● **Stored data entries**

* * * * *

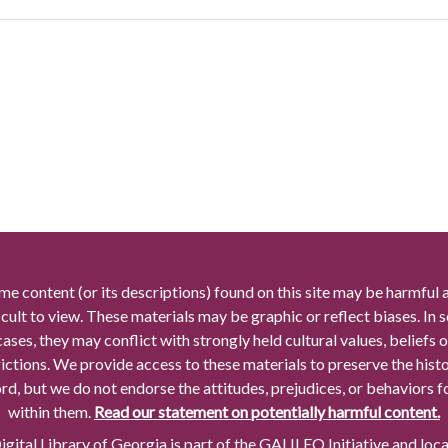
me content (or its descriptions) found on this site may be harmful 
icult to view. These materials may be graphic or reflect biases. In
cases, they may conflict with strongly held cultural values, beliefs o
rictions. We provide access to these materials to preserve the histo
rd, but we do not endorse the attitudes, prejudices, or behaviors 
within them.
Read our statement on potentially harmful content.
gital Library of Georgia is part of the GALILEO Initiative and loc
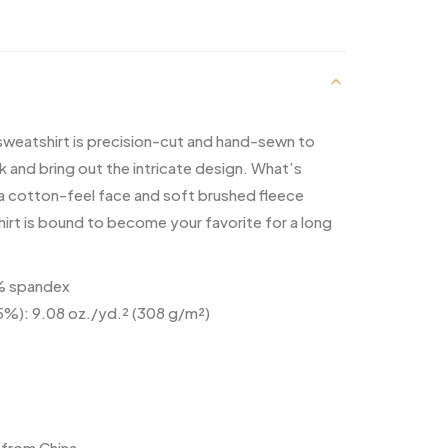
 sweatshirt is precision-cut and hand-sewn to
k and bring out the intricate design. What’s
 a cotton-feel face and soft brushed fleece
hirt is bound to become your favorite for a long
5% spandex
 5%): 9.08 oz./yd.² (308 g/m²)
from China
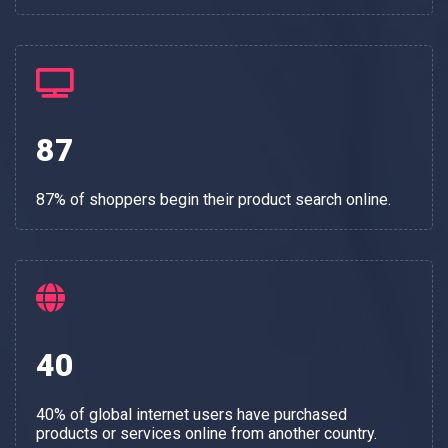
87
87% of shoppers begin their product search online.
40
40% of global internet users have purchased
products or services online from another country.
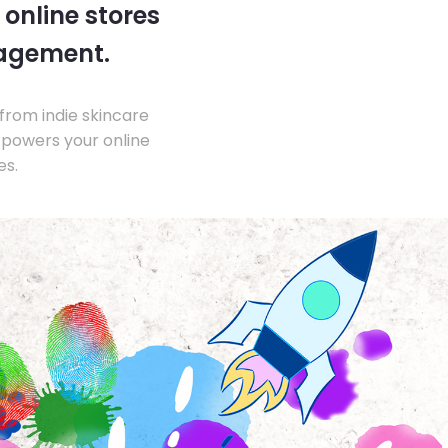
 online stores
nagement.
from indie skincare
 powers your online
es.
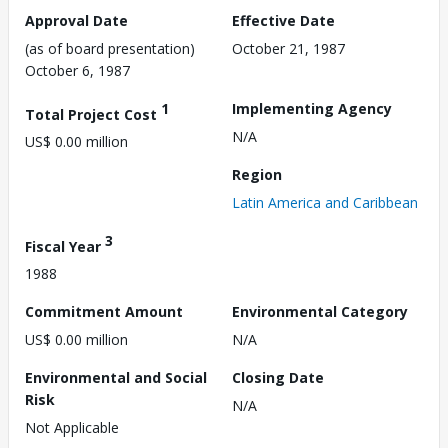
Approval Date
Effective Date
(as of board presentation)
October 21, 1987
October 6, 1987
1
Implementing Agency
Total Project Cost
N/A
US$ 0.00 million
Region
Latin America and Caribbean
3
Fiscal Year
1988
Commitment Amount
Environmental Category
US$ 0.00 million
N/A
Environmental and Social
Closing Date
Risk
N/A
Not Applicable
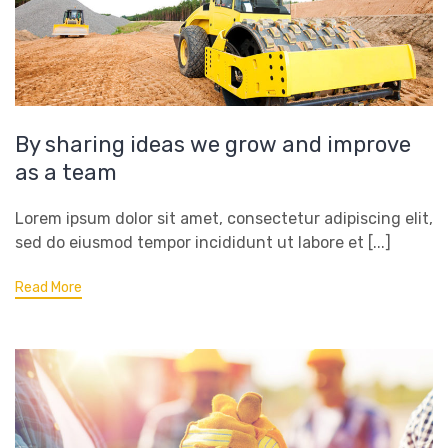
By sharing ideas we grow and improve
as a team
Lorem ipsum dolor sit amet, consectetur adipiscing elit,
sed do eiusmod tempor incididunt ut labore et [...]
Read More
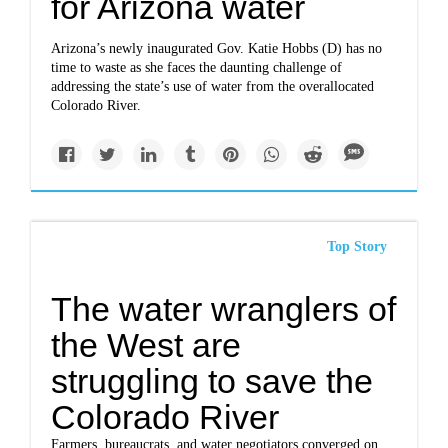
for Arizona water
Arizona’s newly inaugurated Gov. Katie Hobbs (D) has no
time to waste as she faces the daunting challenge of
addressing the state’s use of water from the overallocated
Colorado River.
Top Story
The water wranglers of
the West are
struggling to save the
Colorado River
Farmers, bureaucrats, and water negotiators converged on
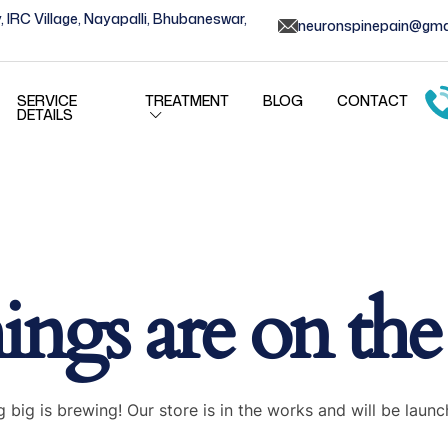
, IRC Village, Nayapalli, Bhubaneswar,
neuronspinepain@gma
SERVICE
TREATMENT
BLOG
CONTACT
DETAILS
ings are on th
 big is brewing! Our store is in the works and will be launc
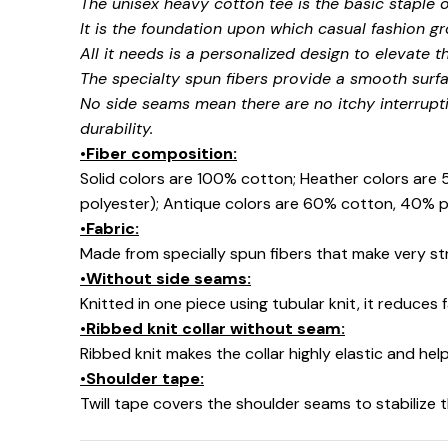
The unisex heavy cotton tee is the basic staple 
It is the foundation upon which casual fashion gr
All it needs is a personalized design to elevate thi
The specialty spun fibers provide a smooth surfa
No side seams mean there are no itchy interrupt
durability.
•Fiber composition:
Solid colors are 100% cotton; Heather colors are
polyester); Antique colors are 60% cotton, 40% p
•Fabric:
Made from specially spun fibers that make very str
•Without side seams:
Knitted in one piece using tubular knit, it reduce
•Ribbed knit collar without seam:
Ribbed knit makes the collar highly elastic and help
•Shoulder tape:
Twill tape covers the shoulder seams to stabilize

* * * * *

● **Work instructions**
Print exactly the lines from the line with "Colorado River." through the end of the data, both ends included, and print no pictures.

● **Output for this task**
Colorado River.
Top Story
The water wranglers of
the West are
struggling to save the
Colorado River
Farmers, bureaucrats, and water negotiators converged on
, IRC Village, Nayapalli, Bhubaneswar,
neuronspinepain@gma
SERVICE
TREATMENT
BLOG
CONTACT
DETAILS
ings are on th
 big is brewing! Our store is in the works and will be launc
The unisex heavy cotton tee is the basic staple 
It is the foundation upon which casual fashion gr
All it needs is a personalized design to elevate thi
The specialty spun fibers provide a smooth surfa
No side seams mean there are no itchy interrupt
durability.
•Fiber composition:
Solid colors are 100% cotton; Heather colors are
polyester); Antique colors are 60% cotton, 40% p
•Fabric:
Made from specially spun fibers that make very str
•Without side seams:
Knitted in one piece using tubular knit, it reduce
•Ribbed knit collar without seam:
Ribbed knit makes the collar highly elastic and help
•Shoulder tape:
Twill tape covers the shoulder seams to stabilize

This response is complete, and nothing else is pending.